Vous souvenez-vous de Pavlov du cours de biologie, qui entraînait les chiens en faisant sonner une cloche chaque fois qu'il leur donnait de la nourriture ? Après quelques répétitions, ses chiens ont commencé à saliver dans l'espoir d'obtenir des morceaux savoureux juste en entendant la cloche sonner. Il s'agit d'une réaction parfaitement normale et universellement observable chez tous les mammifères, y compris les humains. Selon Britannica :
le conditionnement est un processus comportemental par lequel une réponse devient plus fréquente ou plus prévisible dans un environnement donné à la suite d'un renforcement, le renforcement étant généralement un stimulus ou une récompense pour une réponse souhaitée
Renforcement... Récompense... Stimulation... Hmm, des films pour quelqu'un ? La fiction, à la fois sous forme de livres et de films, fournit de nombreux stimulants, et vous avez bien deviné : de nombreuses récompenses émotionnelles également. Encourager les protagonistes à réussir dans leur quête pour détruire un grand mal fait partie des formes de divertissement les plus anciennes. Et la récompense ? Qui n'a pas ressenti de la joie devant la victoire d'un héros ? Une poussée de dopamine. Une vague d'émotions positives. Succès. Catharsis. Espoir. C'est pourquoi nous sommes si nombreux à aller au cinéma ou à regarder Netflix après tout.

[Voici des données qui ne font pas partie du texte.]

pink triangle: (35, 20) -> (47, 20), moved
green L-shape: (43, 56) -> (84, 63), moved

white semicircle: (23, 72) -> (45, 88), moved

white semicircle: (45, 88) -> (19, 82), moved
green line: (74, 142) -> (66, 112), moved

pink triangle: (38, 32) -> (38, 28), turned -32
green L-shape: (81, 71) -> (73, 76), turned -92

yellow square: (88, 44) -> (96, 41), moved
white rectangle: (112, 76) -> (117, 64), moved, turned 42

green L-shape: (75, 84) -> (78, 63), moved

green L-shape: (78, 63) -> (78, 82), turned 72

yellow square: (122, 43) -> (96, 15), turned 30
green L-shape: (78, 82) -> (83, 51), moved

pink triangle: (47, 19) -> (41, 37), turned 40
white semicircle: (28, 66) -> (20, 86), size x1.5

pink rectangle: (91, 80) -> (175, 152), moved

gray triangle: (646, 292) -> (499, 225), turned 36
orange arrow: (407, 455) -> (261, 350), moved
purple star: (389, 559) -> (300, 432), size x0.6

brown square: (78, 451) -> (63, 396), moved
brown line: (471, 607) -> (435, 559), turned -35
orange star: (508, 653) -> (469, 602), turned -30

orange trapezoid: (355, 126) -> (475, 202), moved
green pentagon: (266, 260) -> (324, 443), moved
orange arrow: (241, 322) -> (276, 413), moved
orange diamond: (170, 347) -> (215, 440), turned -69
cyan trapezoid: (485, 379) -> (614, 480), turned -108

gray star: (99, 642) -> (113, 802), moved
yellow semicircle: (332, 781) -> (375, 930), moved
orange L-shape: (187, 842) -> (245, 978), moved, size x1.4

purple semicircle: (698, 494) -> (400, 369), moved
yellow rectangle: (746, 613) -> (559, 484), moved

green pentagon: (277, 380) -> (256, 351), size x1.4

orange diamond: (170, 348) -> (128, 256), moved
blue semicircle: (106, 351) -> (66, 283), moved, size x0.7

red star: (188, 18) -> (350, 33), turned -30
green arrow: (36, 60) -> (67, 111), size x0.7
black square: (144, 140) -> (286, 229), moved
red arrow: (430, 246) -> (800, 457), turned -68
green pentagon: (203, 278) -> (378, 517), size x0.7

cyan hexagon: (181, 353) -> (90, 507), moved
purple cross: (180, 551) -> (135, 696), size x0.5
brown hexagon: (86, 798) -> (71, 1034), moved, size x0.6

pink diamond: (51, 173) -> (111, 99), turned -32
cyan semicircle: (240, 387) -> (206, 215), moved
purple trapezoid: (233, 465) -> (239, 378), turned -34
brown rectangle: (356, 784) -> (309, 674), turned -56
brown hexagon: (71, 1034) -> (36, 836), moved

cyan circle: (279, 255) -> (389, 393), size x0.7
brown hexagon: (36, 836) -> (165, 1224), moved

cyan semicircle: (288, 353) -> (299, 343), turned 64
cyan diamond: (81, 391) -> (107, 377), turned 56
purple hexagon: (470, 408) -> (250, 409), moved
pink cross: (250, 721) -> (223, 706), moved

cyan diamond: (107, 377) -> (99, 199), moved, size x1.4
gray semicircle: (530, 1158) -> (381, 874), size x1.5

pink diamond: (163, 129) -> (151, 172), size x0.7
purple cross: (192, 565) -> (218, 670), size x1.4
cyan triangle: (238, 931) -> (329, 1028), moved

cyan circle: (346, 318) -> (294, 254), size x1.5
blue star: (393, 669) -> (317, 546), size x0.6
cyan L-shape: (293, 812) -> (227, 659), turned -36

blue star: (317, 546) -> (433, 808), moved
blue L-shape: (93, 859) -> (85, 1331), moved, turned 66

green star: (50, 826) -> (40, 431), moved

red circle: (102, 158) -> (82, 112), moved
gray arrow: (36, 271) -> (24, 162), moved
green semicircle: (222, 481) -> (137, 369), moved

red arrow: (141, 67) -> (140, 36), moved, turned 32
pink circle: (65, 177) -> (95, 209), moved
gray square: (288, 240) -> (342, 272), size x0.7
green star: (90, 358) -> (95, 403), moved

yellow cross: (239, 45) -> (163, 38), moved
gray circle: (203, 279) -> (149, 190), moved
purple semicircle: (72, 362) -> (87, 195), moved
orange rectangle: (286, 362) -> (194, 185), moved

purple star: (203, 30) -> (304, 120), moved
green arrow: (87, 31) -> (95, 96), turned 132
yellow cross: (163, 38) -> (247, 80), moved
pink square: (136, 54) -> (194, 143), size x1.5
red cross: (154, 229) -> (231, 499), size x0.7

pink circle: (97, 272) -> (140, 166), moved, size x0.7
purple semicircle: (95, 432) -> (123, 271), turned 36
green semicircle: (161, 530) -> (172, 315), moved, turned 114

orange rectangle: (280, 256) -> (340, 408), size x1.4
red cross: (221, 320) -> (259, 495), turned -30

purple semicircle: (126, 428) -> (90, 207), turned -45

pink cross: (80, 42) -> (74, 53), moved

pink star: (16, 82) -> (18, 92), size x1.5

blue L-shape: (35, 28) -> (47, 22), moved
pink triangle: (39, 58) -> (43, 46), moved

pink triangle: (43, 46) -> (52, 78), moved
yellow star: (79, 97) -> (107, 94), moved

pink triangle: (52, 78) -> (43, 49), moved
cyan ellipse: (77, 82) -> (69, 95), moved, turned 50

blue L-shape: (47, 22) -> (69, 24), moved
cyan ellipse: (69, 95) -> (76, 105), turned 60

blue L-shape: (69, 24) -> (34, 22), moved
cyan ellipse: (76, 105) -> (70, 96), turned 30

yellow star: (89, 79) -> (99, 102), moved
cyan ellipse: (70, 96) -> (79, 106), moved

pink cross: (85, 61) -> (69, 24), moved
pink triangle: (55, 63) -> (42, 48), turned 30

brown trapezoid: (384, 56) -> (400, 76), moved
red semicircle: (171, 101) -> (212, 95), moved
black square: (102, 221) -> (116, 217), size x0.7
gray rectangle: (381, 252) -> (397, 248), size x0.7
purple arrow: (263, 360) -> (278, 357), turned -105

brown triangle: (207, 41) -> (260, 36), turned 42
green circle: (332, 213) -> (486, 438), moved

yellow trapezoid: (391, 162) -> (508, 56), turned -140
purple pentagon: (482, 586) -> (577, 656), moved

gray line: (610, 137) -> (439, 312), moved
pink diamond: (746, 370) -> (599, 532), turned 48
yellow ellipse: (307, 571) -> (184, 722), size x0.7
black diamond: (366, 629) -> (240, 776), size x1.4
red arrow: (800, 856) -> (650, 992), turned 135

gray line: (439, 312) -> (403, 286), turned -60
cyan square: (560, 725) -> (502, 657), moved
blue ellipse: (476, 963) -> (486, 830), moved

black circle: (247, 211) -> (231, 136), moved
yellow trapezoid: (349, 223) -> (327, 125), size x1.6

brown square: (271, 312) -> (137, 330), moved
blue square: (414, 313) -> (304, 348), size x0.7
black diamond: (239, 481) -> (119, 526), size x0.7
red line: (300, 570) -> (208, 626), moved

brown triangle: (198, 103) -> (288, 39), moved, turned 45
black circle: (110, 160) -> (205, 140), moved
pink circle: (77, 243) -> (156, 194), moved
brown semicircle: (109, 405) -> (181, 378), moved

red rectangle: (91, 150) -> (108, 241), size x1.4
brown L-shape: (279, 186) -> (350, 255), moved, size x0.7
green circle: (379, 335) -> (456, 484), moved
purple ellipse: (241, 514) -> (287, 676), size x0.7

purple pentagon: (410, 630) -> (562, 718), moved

Attention, il n'y a absolument rien de mal à cela. Raconter des histoires (et écouter) est l'une des choses qui nous rend humains. Le problème, c'est la prévisibilité. Non, je ne pense pas aux choses habituelles, comme le bon côté l'emportant sur le mauvais à chaque fois. Pas même le scénario, le parcours du héros. Je parle de la scène , de l'arrière-plan devant lequel se joue toute la science moderne — ou plutôt : « non-science » — la fiction. Voyage interstellaire et dans le temps. Des machines fonctionnant sous une forme mystérieuse d'énergie propre inépuisable, brillant d'une lumière bleue brillante dans un tube de verre. Croissance infinie de la race humaine rendue possible par la colonisation de toute la galaxie... Depuis combien de temps nous est-on promis cet avenir ? Combien de fois avons-nous vu cela…?
Est-il possible que nous soyons conditionnés à croire en un tel avenir, comme les chiens de Pavlov ? Donc, chaque fois que la cloche sonne (quelqu'un évoque un problème majeur comme le changement climatique, l'épuisement des ressources ou le dépassement en général), nous commençons instantanément à « saliver » sur toutes sortes de solutions techno-fix presque instinctivement… ?
La réponse réside dans nos désirs d'un avenir sans souci et vraiment fantastique et dans nos espoirs d'une récompense ici et maintenant. Ces envies émotionnelles parfaitement normales constituent un terreau idéal pour la manipulation, c'est-à -dire : « contrôler quelqu'un ou quelque chose à votre avantage, souvent de manière injuste ou malhonnête ». Après tout, tout est en place : répétition, récompense émotionnelle, réponse souhaitée, le tout bien présenté comme un divertissement. La question est : au profit de qui et dans quel but ?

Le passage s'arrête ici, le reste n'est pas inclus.